Carriages
We have four carriages which are used on passenger trains, all of which have been built on site here at Launceston but to the same design as older carriages.
'Toastrack' Carriages
These carriages both feature reversible crossbench seats with a seating capacity of 40. These are affectionately known as the 'Toastrack' carriages.
No.1 - Built 1983
No.3 - Built 1988/9
Based on a Manx electric railway trailer car of 1893, this vehicle is built upon an extended 1917 American bogie flat of which hundreds were built for service on the field railways of World War 1. Following the cessation of hostilities in 1918 this vehicle was used on a quarry railway near Nemours in France. Imported to the UK in around 1969 by the late Peter Rampton, it was acquired by Nigel Bowman in 1982.
At Launceston its underframe was extended and the 'toastrack' seating was built using steel salvaged from the bicycle sheds from Park Barn School in Guildford. Its WW1 bogies built by the American Car and Foundry Co. were later replaced with WW1 German built bogies, built by Freudenstein in Berlin in 1017.
This was the third carriage built for the railway after No.67. Carriage No.3 has a similar history to No.1 but using new steel in place of "cycle shed" iron. It is still running on American bogies but will be soon converted over to use the German equivalents which were acquired from a forestry railway in Poland.
This carriage has a lightbox at both ends of the upper left windows.
Enclosed Carriages
No.67 - Built 1986
A replica build carriage of one that once ran on the Torrington & Marland 3 foot gauge line in Devon - which in turn was a rebuild of an ex London horse tram. Built on an underframe by Cravens Ltd. this carriage was originally a 4 wheeler but was later mounted on a new bogie underframe designed by John Ley who also demised the plate frame bogies which utilise wheelsets and axelboxes from ex-Admiralty ammunition vans. This carriage has had balconies added at each end to allow for wheelchair and pushchair access.

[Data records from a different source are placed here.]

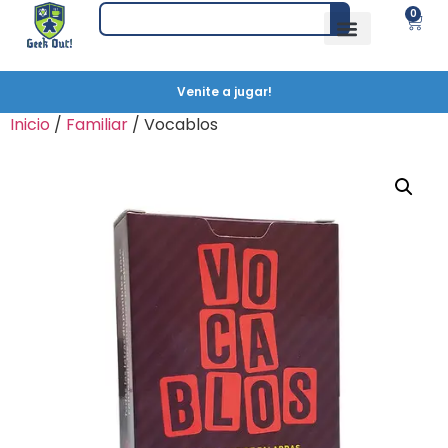
0
Venite a jugar!
Inicio
/
Familiar
/ Vocablos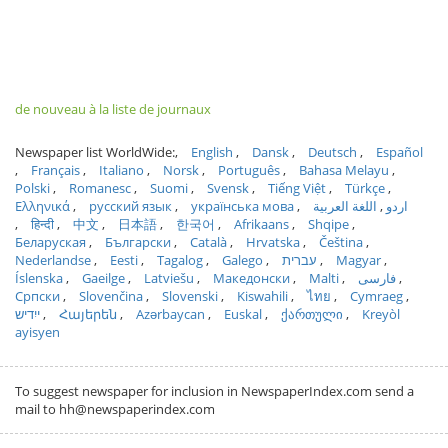
de nouveau à la liste de journaux
Newspaper list WorldWide:
English
Dansk
Deutsch
Español
Français
Italiano
Norsk
Português
Bahasa Melayu
Polski
Romanesc
Suomi
Svensk
Tiếng Việt
Türkçe
Ελληνικά
русский язык
українська мова
اللغة العربية
اردو
हिन्दी
中文
日本語
한국어
Afrikaans
Shqipe
Беларуская
Български
Català
Hrvatska
Čeština
Nederlandse
Eesti
Tagalog
Galego
עברית
Magyar
Íslenska
Gaeilge
Latviešu
Македонски
Malti
فارسی
Српски
Slovenčina
Slovenski
Kiswahili
ไทย
Cymraeg
ייִדיש
Հայերեն
Azərbaycan
Euskal
ქართული
Kreyòl
ayisyen
To suggest newspaper for inclusion in NewspaperIndex.com send a
mail to hh@newspaperindex.com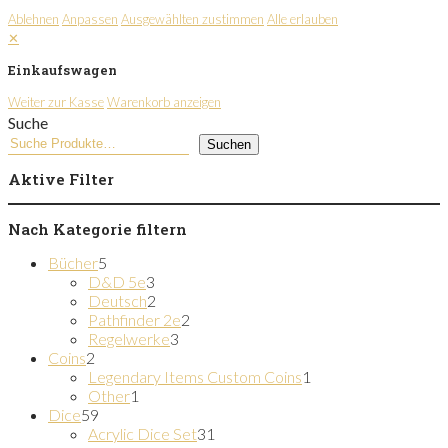
Ablehnen
Anpassen
Ausgewählten zustimmen
Alle erlauben
✕
Einkaufswagen
Weiter zur Kasse
Warenkorb anzeigen
Suche
Suchen
Aktive Filter
Nach Kategorie filtern
5
Bücher
5
Produkte
3
D&D 5e
3
Produkte
2
Deutsch
2
Produkte
2
Pathfinder 2e
2
3
Produkte
Regelwerke
3
2
Produkte
Coins
2
Produkte
1
Legendary Items Custom Coins
1
1
Produkt
Other
1
59
Produkt
Dice
59
Produkte
31
Acrylic Dice Set
31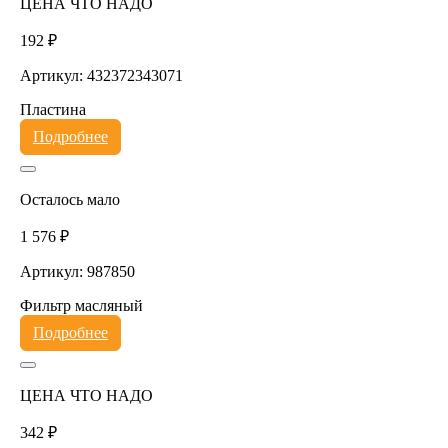
ЦЕНА ЧТО НАДО
192 ₽
Артикул: 432372343071
Пластина
Подробнее
Осталось мало
1 576 ₽
Артикул: 987850
Фильтр масляный
Подробнее
ЦЕНА ЧТО НАДО
342 ₽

Plynlimon Carriage - Built 1993
This is the largest carriage on site. It is a replica of a vehicle built by Milnes of Birkenhead for the short lived Plynlimon and Hafan Tramway in central Wales. Construction was inspired by the discovery of large glass plate photographic negatives of the original carriage, taken when it was rolled out of the makers works. The bodywork of this carriage was built by Mr. Chris LaBas who discovered some first rate timber in a reclamation yard near Launceston. The underfame is carried on two German WW1 bogies built in Berlin in 1917.